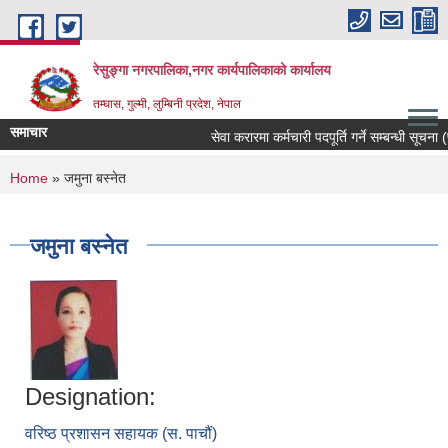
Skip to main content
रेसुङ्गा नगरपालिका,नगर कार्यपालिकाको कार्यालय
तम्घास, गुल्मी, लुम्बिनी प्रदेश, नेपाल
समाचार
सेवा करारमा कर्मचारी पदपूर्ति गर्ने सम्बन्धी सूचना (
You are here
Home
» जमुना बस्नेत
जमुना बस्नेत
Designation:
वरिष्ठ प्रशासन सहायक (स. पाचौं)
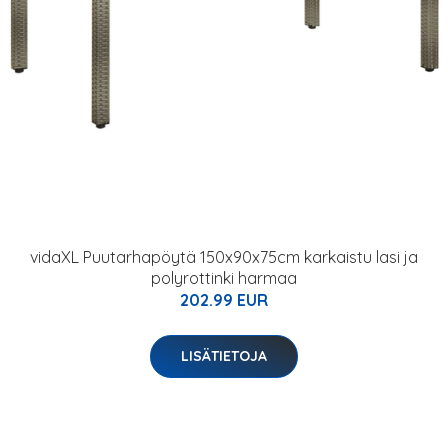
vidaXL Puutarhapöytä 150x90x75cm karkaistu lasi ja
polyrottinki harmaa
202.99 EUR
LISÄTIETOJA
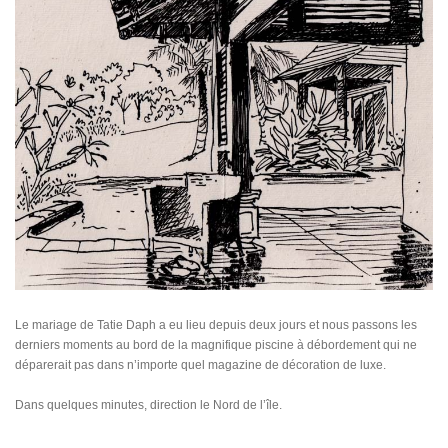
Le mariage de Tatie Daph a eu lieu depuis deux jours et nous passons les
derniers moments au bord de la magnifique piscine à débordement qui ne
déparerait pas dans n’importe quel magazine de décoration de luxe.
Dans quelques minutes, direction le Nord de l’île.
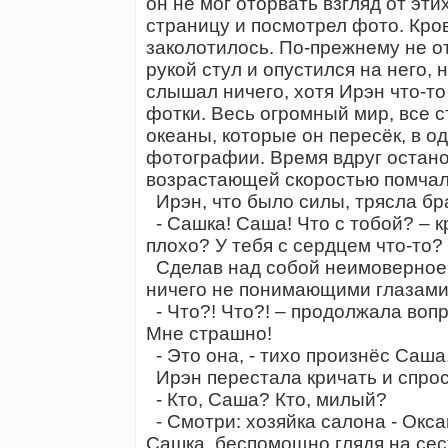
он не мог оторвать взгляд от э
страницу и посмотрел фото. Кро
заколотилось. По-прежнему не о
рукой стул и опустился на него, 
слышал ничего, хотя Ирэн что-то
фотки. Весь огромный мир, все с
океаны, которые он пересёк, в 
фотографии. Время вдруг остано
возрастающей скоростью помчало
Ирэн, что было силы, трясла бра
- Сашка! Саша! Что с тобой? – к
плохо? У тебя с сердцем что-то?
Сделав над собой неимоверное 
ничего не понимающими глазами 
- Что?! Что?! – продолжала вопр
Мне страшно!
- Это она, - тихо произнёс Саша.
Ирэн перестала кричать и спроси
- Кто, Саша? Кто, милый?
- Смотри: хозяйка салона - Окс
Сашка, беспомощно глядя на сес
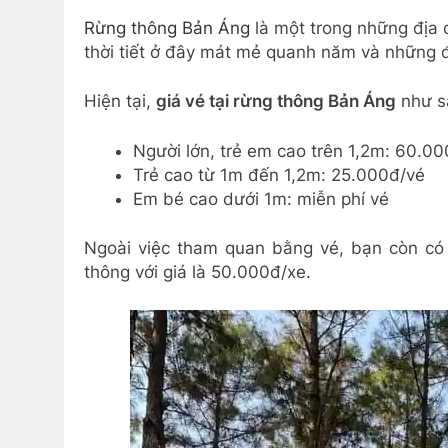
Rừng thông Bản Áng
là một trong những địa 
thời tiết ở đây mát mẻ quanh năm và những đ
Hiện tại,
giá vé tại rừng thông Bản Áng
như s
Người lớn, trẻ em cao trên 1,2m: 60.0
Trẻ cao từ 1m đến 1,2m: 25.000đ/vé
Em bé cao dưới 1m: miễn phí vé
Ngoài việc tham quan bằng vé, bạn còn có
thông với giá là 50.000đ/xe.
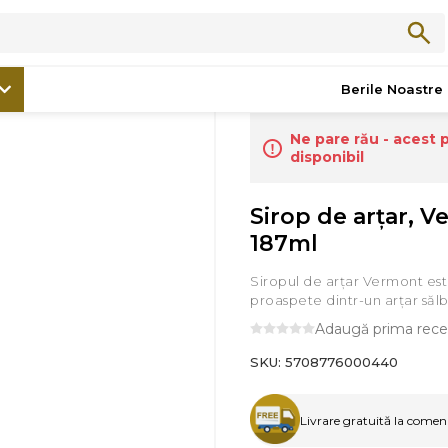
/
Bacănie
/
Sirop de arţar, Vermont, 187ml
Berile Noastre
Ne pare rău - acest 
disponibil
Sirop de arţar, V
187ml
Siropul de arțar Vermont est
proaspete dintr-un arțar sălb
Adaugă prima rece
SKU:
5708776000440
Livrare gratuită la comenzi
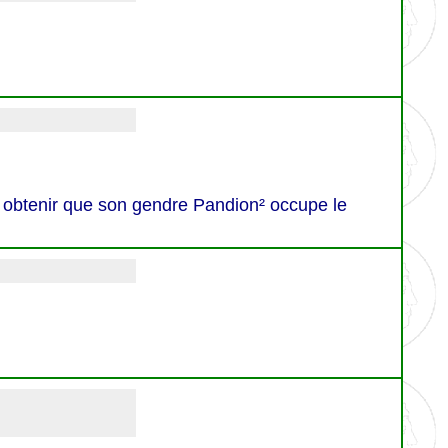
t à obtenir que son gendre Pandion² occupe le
***
§ YOUR INSTRUCTIONS
Wherever a line of the records above contains the string "thông", copy that line out.

§ SOLUTION BELOW
Rừng thông Bản Áng
giá vé tại rừng thông Bản Áng
thông với giá là 50.000đ/xe.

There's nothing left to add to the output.